Which doctor do you choose? Likely, the profitable one. Likely, the one who’s going to care for you, because as a consumer, we want someone who cares for us at the highest level, that thinks of as customer numero uno. And the only way they can do that, give us their undivided attention, is to be stable, profitable, so customers actually thirst for us to be profitable. So you have to care for your business to bring about that stability, to bring around that comfort, because then you can care back for your customer base. So profitability is not greed by any sense. It’s contribution.
Melinda: Yeah.
Mike: It’s the way that we give, because we now have a business that’s healthy. So that’s why I argue you have to do this, and it is a reward mechanism for you. It does give you financial freedom, which gives you comfort, it gives you stability. You’re sleeping at night; you’re not wrecked about how am I going to pay bills tomorrow? And therefore, you’re caring for what you need to care for through the work you do.

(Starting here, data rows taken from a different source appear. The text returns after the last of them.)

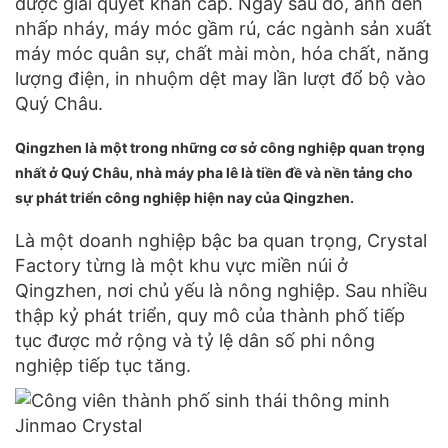
được giải quyết khẩn cấp. Ngay sau đó, ánh đèn
nhấp nháy, máy móc gầm rú, các ngành sản xuất
máy móc quân sự, chất mài mòn, hóa chất, năng
lượng điện, in nhuộm dệt may lần lượt đổ bộ vào
Quý Châu.
Qingzhen là một trong những cơ sở công nghiệp quan trọng
nhất ở Quý Châu, nhà máy pha lê là tiền đề và nền tảng cho
sự phát triển công nghiệp hiện nay của Qingzhen.
Là một doanh nghiệp bậc ba quan trọng, Crystal
Factory từng là một khu vực miền núi ở
Qingzhen, nơi chủ yếu là nông nghiệp. Sau nhiều
thập kỷ phát triển, quy mô của thành phố tiếp
tục được mở rộng và tỷ lệ dân số phi nông
nghiệp tiếp tục tăng.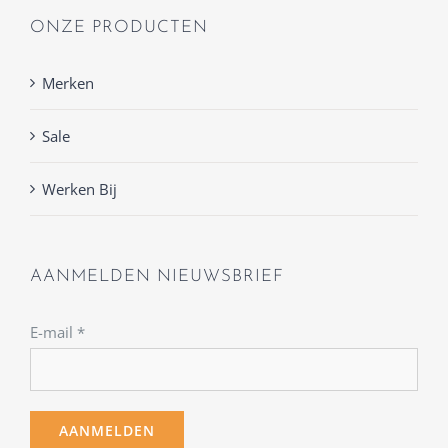
ONZE PRODUCTEN
Merken
Sale
Werken Bij
AANMELDEN NIEUWSBRIEF
E-mail
*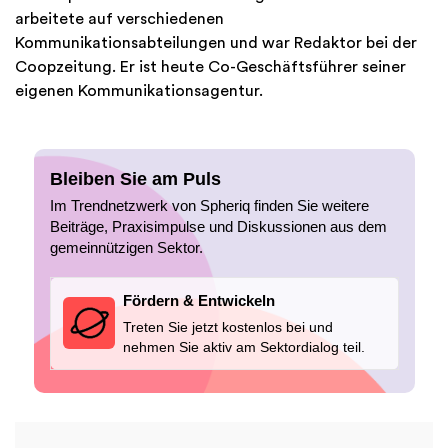
arbeitete auf verschiedenen
Kommunikationsabteilungen und war Redaktor bei der
Coopzeitung. Er ist heute Co-Geschäftsführer seiner
eigenen Kommunikationsagentur.
Bleiben Sie am Puls
Im Trendnetzwerk von Spheriq finden Sie weitere
Beiträge, Praxisimpulse und Diskussionen aus dem
gemeinnützigen Sektor.
Fördern & Entwickeln
Treten Sie jetzt kostenlos bei und
nehmen Sie aktiv am Sektordialog teil.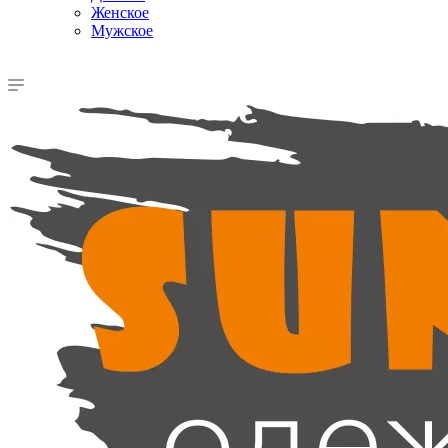
Женское
Мужское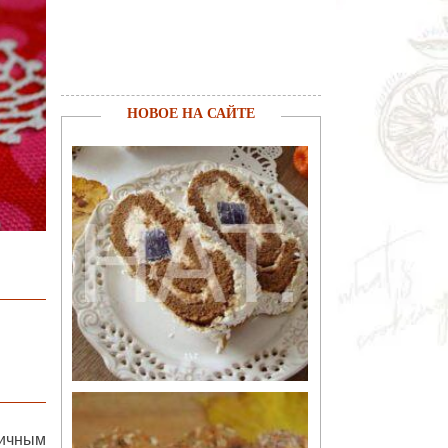
НОВОЕ НА САЙТЕ
личным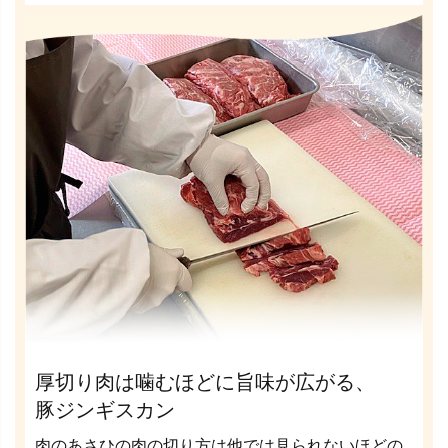
厚切り肉は噛むほどに旨味が広がる、
豚ジンギスカン
肉のあさひの肉の切り方は他では見られないほどの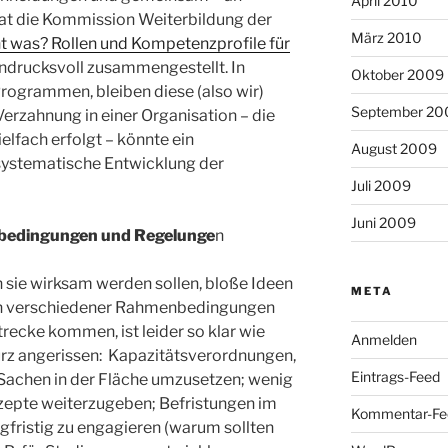
April 2010
hat die Kommission Weiterbildung der
März 2010
 was? Rollen und Kompetenzprofile für
ndrucksvoll zusammengestellt. In
Oktober 2009
rogrammen, bleiben diese (also wir)
September 20
erzahnung in einer Organisation – die
lfach erfolgt – könnte ein
August 2009
 systematische Entwicklung der
Juli 2009
Juni 2009
nbedingungen und Regelunge
n
 sie wirksam werden sollen, bloße Ideen
META
en verschiedener Rahmenbedingungen
trecke kommen, ist leider so klar wie
Anmelden
urz angerissen: Kapazitätsverordnungen,
Eintrags-Feed
Sachen in der Fläche umzusetzen; wenig
zepte weiterzugeben; Befristungen im
Kommentar-Fe
ngfristig zu engagieren (warum sollten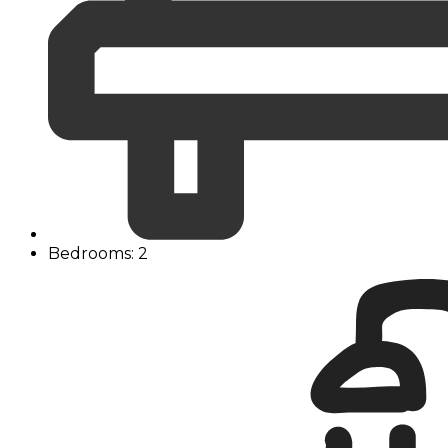
Bedrooms: 2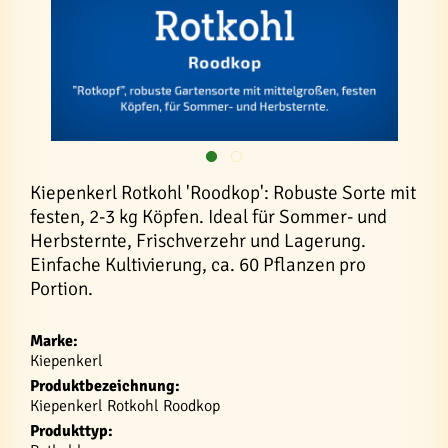
Kiepenkerl Rotkohl 'Roodkop': Robuste Sorte mit
festen, 2-3 kg Köpfen. Ideal für Sommer- und
Herbsternte, Frischverzehr und Lagerung.
Einfache Kultivierung, ca. 60 Pflanzen pro
Portion.
Marke:
Kiepenkerl
Produktbezeichnung:
Kiepenkerl Rotkohl Roodkop
Produkttyp: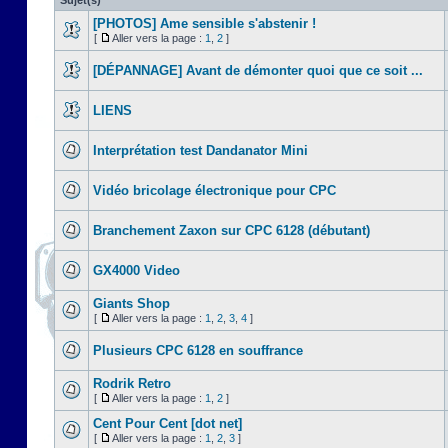
Sujet(s)
[PHOTOS] Ame sensible s'abstenir !
[
Aller vers la page :
1
,
2
]
[DÉPANNAGE] Avant de démonter quoi que ce soit ...
LIENS
Interprétation test Dandanator Mini
Vidéo bricolage électronique pour CPC
Branchement Zaxon sur CPC 6128 (débutant)
GX4000 Video
Giants Shop
[
Aller vers la page :
1
,
2
,
3
,
4
]
Plusieurs CPC 6128 en souffrance
Rodrik Retro
[
Aller vers la page :
1
,
2
]
Cent Pour Cent [dot net]
[
Aller vers la page :
1
,
2
,
3
]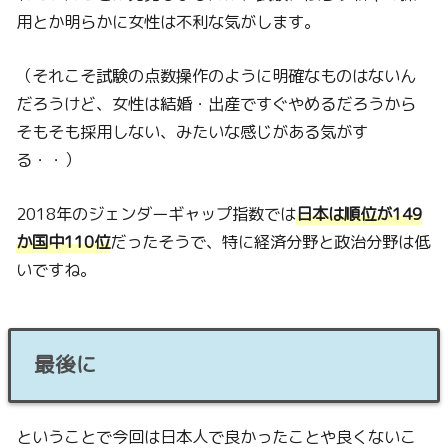
用とか明らかに女性は不利な気がします。
（それこそ試験の点数操作のように明確なものはないん
だろうけど、女性は結婚・出産ですぐやめるだろうから
そもそも採用しない、みたいな感じがある気がす
る・・）
2018年のジェンダーギャップ指数では
日本は順位が149
か国中110位
だったそうで、特に経済分野と政治分野は低
いですね。
最後に
ということで今回は日本人で良かったことや良くないこ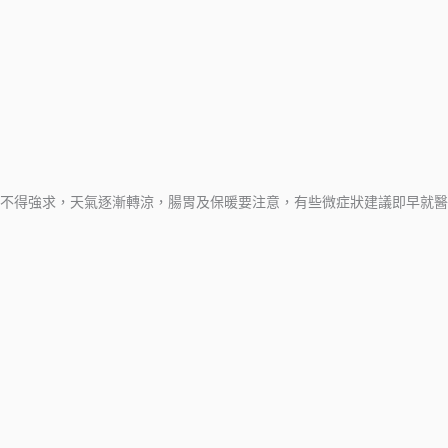
不得強求，天氣逐漸轉涼，腸胃及保暖要注意，有些微症狀建議即早就醫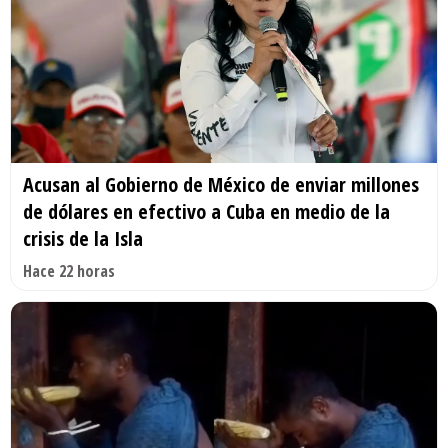
Acusan al Gobierno de México de enviar millones
de dólares en efectivo a Cuba en medio de la
crisis de la Isla
Hace 22 horas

Melinda: Now, one of the things that you emphasize is that profit, it’s not an event, but it’s a habit. So we have a lot of new coaches, a lot of new entrepreneurs that listen to our episodes. And so when they’re entering their journey and starting their business, how can they develop this habit from the outset?
Mike: Yeah. So you definitely need and want to start from day one. We have over 800,000 companies that have deployed profit first. And the interesting thing is, the biggest challenge is with established companies, because they have to unlearn all bad habits. So first I want to give a behavioral principle that will explain why and how to start early. It’s a concept called Parkinson’s Law. Parkinson, the guy’s name was Northcote Parkinson, theorist in the 1950s, studying human behavior and realizes that as a resource expands in its availability, our consumption increases to meet its supply.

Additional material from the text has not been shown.